ASK 48.BÖLÜM

1.5K 169 146
                                    

ÖMER:

Yemekte Zehra çok durgundu. Canını sıkan bir şey vardı anlaşılan. Bütün konakta aramama rağmen yoktu. Koridorda Yasemin'i görünce durdurdum.
"Yasemin Zehra'yı gördün mü? Hiç bir yerde bulamadım."
"Ablamın galiba canı sıkkın. Rüzgarlı havaya rağmen sahil kenarına gitti."
"Çınar da yanında mı peki?"
"Yok Çınar benimle. Mamasını yedirip yatıracağım birazdan."
"Anladım ben Zehra'ya bakayım."
"Tamam."

Odaya giderek bir şal aldım. Hızlı adımlarla evden çıkıp dün Zehra'nın geldiği yere yürüdüm. Rüzgar başta hafif bir esintiydi. Zehra'yı gördüğümde önce yerimde durdum.
Esen rüzgar şiddetini arttırırken, ağır adımlarla Zehra'nın yanıma yürüdüm. Dün gece oturduğu ağacın önünde bağdaş kurmuş denizin dalgalarını dinliyor…
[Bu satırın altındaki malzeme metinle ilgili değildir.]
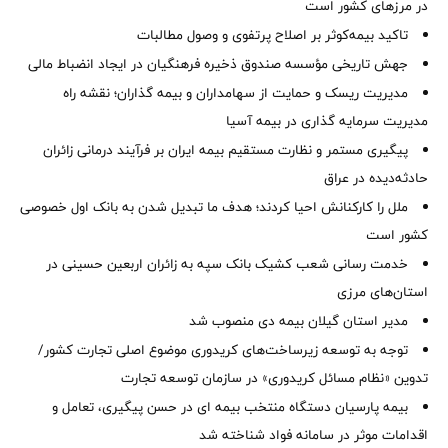
در مرزهای کشور است
تاکید بیمه‌کوثر بر اصلاح پرتفوی و وصول مطالبات ‌
جهش تاریخی مؤسسه صندوق ذخیره فرهنگیان در ایجاد انضباط مالی
مدیریت ریسک و حمایت از سهامداران و بیمه گذاران؛ نقشه راه
مدیریت سرمایه گذاری در بیمه آسیا
پیگیری مستمر و نظارت مستقیم بیمه ایران بر فرآیند درمانی زائران
حادثه‌دیده در عراق
ملل را کارکنانش احیا کردند؛ هدف ما تبدیل شدن به بانک اول خصوصی
کشور است
خدمت رسانی شعب کشیک بانک سپه به زائران اربعین حسینی در
استان‌‌های مرزی
‌مدیر استان گیلان بیمه دی منصوب شد
توجه به توسعه زیرساخت‌های کریدوری موضوع اصلی تجارت کشور/
تدوین «نظام مسائل کریدوری» در سازمان توسعه تجارت
بیمه پارسیان دستگاه منتخب بیمه ای در حسن پیگیری، تعامل و
اقدامات موثر در سامانه فواد شناخته شد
Gelirken yanıma aldığım şalı omuzlarına yavaşça bırakırken, korkuyla yerinden şıçradı. "Tamam, sakin ol benim. Bu soğukta ne yapıyorsun sen!"
"Nefes alıyorum!"
"Zehra iyi misin? Neyin var?"

Bana dönerek yorgun bir bakış attı. Yutkunduktan sonra konuştu.
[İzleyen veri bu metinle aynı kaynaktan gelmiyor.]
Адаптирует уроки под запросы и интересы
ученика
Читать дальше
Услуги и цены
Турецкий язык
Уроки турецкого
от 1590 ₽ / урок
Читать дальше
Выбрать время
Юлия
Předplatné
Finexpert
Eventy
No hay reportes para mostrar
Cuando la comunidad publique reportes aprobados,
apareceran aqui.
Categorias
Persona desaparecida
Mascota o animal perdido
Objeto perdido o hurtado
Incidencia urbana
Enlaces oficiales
"Dışarıdan.. Nasıl gözüküyorum?"
"Biraz üzgün gibi.."
"Ne görüyorsan o işte."
"Anlatmak ister misin neler olduğunu?"
"Sadece Nefes almak istiyorum." Dediğinden beri ikimizde konuşmadık. O denizi izkerken Bende onu izliyordum. Yüzünün her bir çizgisini, her bir hücresini tek tek izliyordum. Neredeyse on dakikadır konuşmuyor…
Sessizce Zehra'yı izlerken birden sesi ile irkildim.

" Bu konağa geleli neredeyse  iki ay oldu. Ama ben ne konak bahçesinde ki bitkilerin ne de bu güzel denizin farkında değildim.

İnsanın kafası dolu olunca, sürekli dertlerle uğraşınca etrafında ki güzellikleri fark etmesi imkansız oluyor. Benim daha 2 ay öncesine kadar en büyük derdim işe geç kalıp kavulma ihtimalim iken şimdi başıma gelenler..."

Gözlerinden hızlı hızlı süzülen yaşlara ürkekçe dokunarak Zehra'yı kendime çektim. Şaçlarını okşarken başını göğsüme yatırdım. Bir süre göğsümde hıçkıra hıçkıra ağladı. Sonra birden başını kaldırarak bağırmaya başladı.

"Böyle yapma Ömer! Yapma! Aklımı karıştırma! Bir gün hesap sorup, bir gün ilgilenme. Bunu bana yapma ne olur! Tam artık iyi biri oldu dediğimde eski ZORBA Ömer'e dönmen canımı çok yakıyor. Anlamayıp dinlemeden, yargısız insaf etmen yoruyor artık yapma!"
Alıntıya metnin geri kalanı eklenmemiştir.